Il a parlé de l’enclavement inquiétant de son pays peuplé de 120 millions d’habitants. Ils en font le 2e pays le plus peuplé d’Afrique après le Nigeria.
Pour le dirigeant éthiopien, l’accès à un port était une question existentielle pour son pays. Le premier ministre, carte de la région à l’appui, a souligné que la mer Rouge et le Nil déterminent l’Ethiopie.

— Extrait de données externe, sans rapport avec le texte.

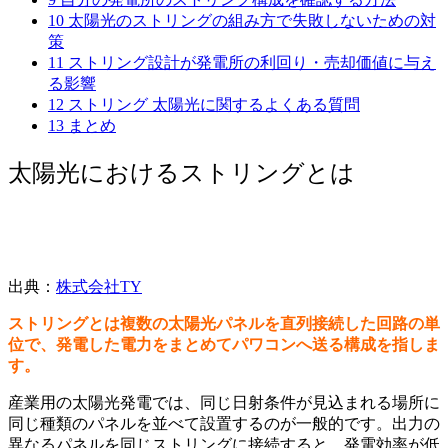
10
太陽光のストリングの組み方で失敗しないための対
策
11
ストリング設計が発電所の利回り・売却価値に与え
る影響
12
ストリング 太陽光に関するよくある質問
13
まとめ
太陽光におけるストリングとは
出典：
株式会社TY
ストリングとは複数の太陽光パネルを直列接続した回路の単
位で、発電した電力をまとめてパワコンへ送る構成を指しま
す。
産業用の太陽光発電では、同じ日射条件が見込まれる場所に
同じ種類のパネルを並べて設置するのが一般的です。出力の
異なるパネルを同じストリングに接続すると、発電効率が低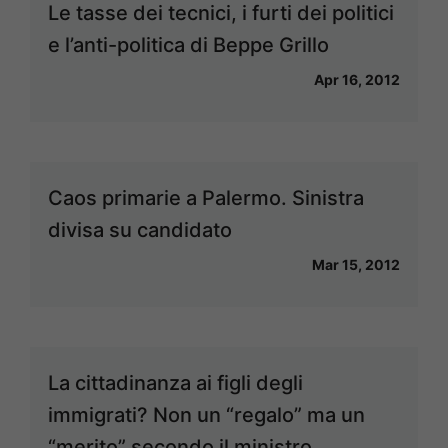
Le tasse dei tecnici, i furti dei politici
e l’anti-politica di Beppe Grillo
Apr 16, 2012
Caos primarie a Palermo. Sinistra
divisa su candidato
Mar 15, 2012
La cittadinanza ai figli degli
immigrati? Non un “regalo” ma un
“merito” secondo il ministro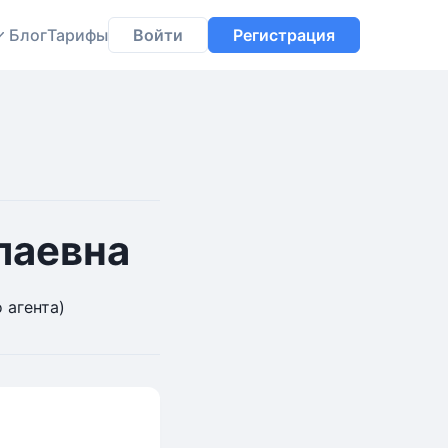
Блог
Тарифы
Войти
Регистрация
лаевна
 агента)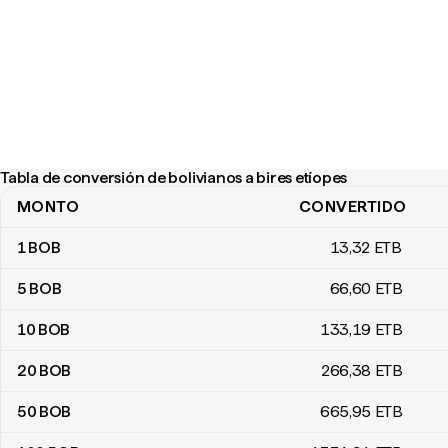
Tabla de conversión de bolivianos a bires etíopes
MONTO
CONVERTIDO
Tabla de conversión de bolivianos a bires etíopes
1
BOB
13
,32
ETB
5
BOB
66
,60
ETB
10
BOB
133
,19
ETB
20
BOB
266
,38
ETB
50
BOB
665
,95
ETB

” Ils sont liés à l’Ethiopie et seront les éléments fondamentaux qui permettront à l’Ethiopie de se développer ou de disparaitre,” a-t-il insisté.
Deux semaines plus tard, il avait toutefois assuré que l’Ethiopie ne ferait “pas valoir ses intérêts par la guerre” mais uniquement par le dialogue.
” Nous ne projetons aucunement d’envahir d’autres pays, mais nous continuerons de réclamer sans réserve un accès portuaire”, sur la mer Rouge, a répété Abiy Ahmed, répondant aux questions des députés, dont plus de 95% sont membres de son Parti de la Prospérité.
Ne pas avoir accès à la mer va rester un problème majeur pour l’Ethiopie, dont l’économie et la population croissent, a souligné le Premier ministre. Il a nié ici toute velléité de menacer la souveraineté de l’Erythrée voisine. Celle-ci a offert à l’Ethiopie une façade maritime lorsqu’elle lui fut rattachée entre 1952 et 1991.
” L’Ethiopie veut discuter aujourd’hui avec les pays voisins. Nous ne savons pas ce que l’avenir réserve si cette demande d’accès à la mer de l’Ethiopie n’est pas résolue pacifiquement aujourd’hui,” a-t-il martelé.
Abiy Ahmed, prix Nobel de la Paix en 2019 pour son rapprochement avec l’Erythrée, après 30 ans de guerre ouverte ou larvée, a souligné que l’Ethiopie ne pouvait plus dépendre, comme aujourd’hui, du seul port de Djibouti pour son approvisionnement.
”Nous n’avons pas choisi de résoudre cela via un conflit mais de l’éviter. Si les gens ont faim, ils feront tout plutôt que d’accepter de mourir,” a-t-il expliqué, assurant vouloir un ”développement équitable et mutuel” des pays de la Corne de l’Afrique.